The Home - Part 1

The origin of the home was in the beauty of Eden.  It was there God first pronounced a problem with His creation, that the man was alone.  So God created Eve from the side of Adam, the marriage began, and the first home was established.  God’s plan from Eden onward is one man, one women, for one lifetime.  The recent past in our country witnessed an attack upon the home as God designed it.  One major battlefront is divorce.

As divorce became more acceptable and thus more prominent in the nation some questioned the effects upon the children.  “Experts” have said for years that children are flexible, they are adaptable to changing situations, and therefore divorce is not a big problem for children.  In fact, we were told, it is better for children to grow up in a single parent home rather than live in a two-parent home where there is constant conflict.  The research data is in and the results do not fit the picture so often painted.

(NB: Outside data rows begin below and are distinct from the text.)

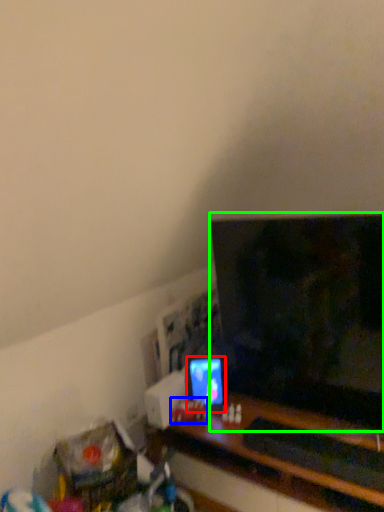 Question: Which object is the closest to the computer monitor (highlighted by a red box)? Choose among these: toy (highlighted by a blue box) or television (highlighted by a green box).

Choices:
 (A) toy
 (B) television

Answer: (A) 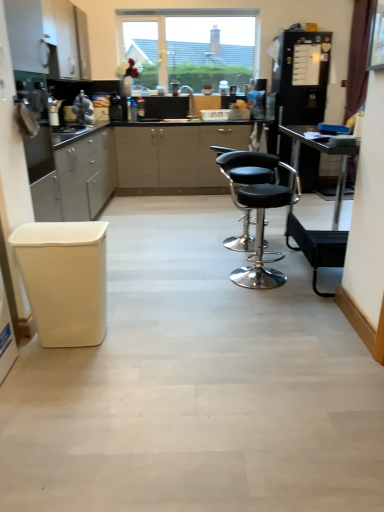 Question: Is black leather stool at center in front of or behind clear glass window at upper center in the image?

Choices:
 (A) front
 (B) behind

Answer: (A)

Question: Based on their sizes in the image, would you say black leather stool at center is bigger or smaller than clear glass window at upper center?

Choices:
 (A) big
 (B) small

Answer: (A)

Question: Considering the real-world distances, which object is closest to the metallic stainless steel oven at left, the 1th appliance when ordered from front to back?

Choices:
 (A) white matte cabinet at upper left
 (B) satin black coffee machine at upper left, acting as the fourth appliance starting from the front
 (C) black leather stool at center
 (D) black leather bar stool at right, arranged as the 2th bar stool when viewed from the front
 (E) satin silver statue at upper left, arranged as the 2th appliance when viewed from the front

Answer: (C)

Question: Which is farther from the metallic stainless steel oven at left, the 1th appliance when ordered from front to back?

Choices:
 (A) white matte cabinet at upper left
 (B) black matte refrigerator at right, which ranks as the fourth appliance in left-to-right order
 (C) satin black coffee machine at upper left, which ranks as the first appliance in back-to-front order
 (D) clear glass window at upper center
 (E) white woven bar stool at left, which is the 1th bar stool from front to back

Answer: (B) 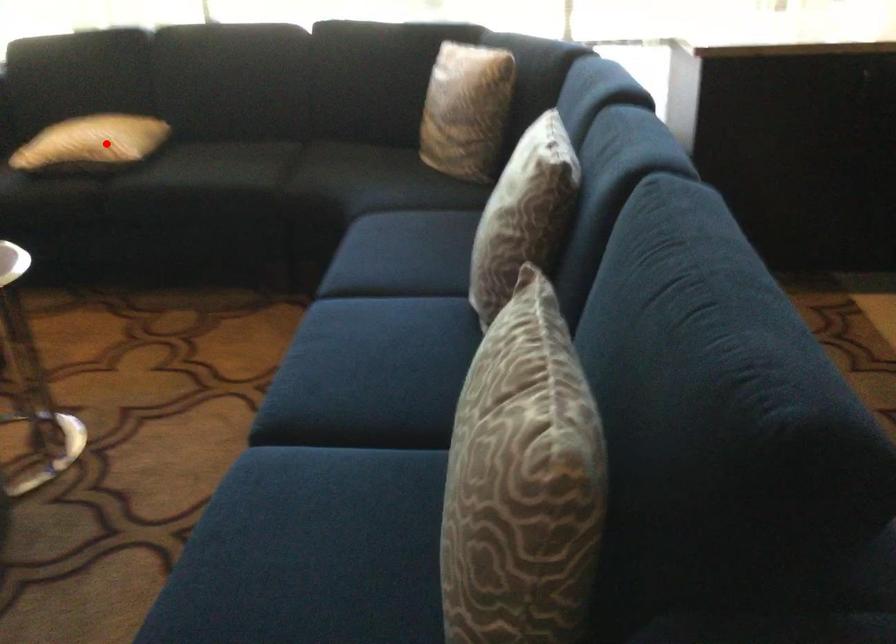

Diane Medved cited research from a five year study conducted by Judith Wallerstein and Joan Berlin Kelly in her 1989 book The Case Against Divorce.  The argument for better childhood development in a happy single-parent home versus a troubled two-parent home was shown wrong.  Medved observed, “The two parent home is better for your child’s development.”  Write Wallerstein and Kelly,  ‘There is, in fact, no supporting evidence in this five-year study for the commonly made argument that divorce is overall better for children than an unhappy marriage” (page 242).  She went on to note the researcher’s conclusion, “that children develop better when their parents stay married (italics in original): ‘Unfortunately, it appears clearly that the divorced family is, in many ways, less adaptive economically, socially, and psychologically to the raising of children than two-parent families’” (Medved page 242, 243).

There is more recent research on the subject.  Cal Thomas wrote in a recent editorial about the results of a twenty-five year study conducted by Judith Wallerstein and Julia Lewis.  The study traced the results of divorce on 60 families which included 26 children aged 2 to 6 when the divorces occurred.  Thomas noted that the study showed “that far from just the initial impact on children, which fades with time, divorce is a cumulative experience that produces stark emotional scars and shapes the attitudes, behavior and relationships of children of divorce into adulthood.”

Some of the behaviors are summed up by Thomas: “Half of those studied became seriously involved with drugs and alcohol.  Many of the children, especially the girls, became sexually active early in adolescence.”  The children also developed negative attitudes toward marriage.  Thomas wrote, “Lewis noted that the long-lasting effects of their parents’ divorce caused adult children to become ‘very, very anxious about marriage (and ) fidelity.  They don’t trust their own picture of marriage,’ remembering ‘how unhappy one or both of their parents were (and) the infidelity, the depression and sadness.’”

Is it any wonder that “God hates divorce”?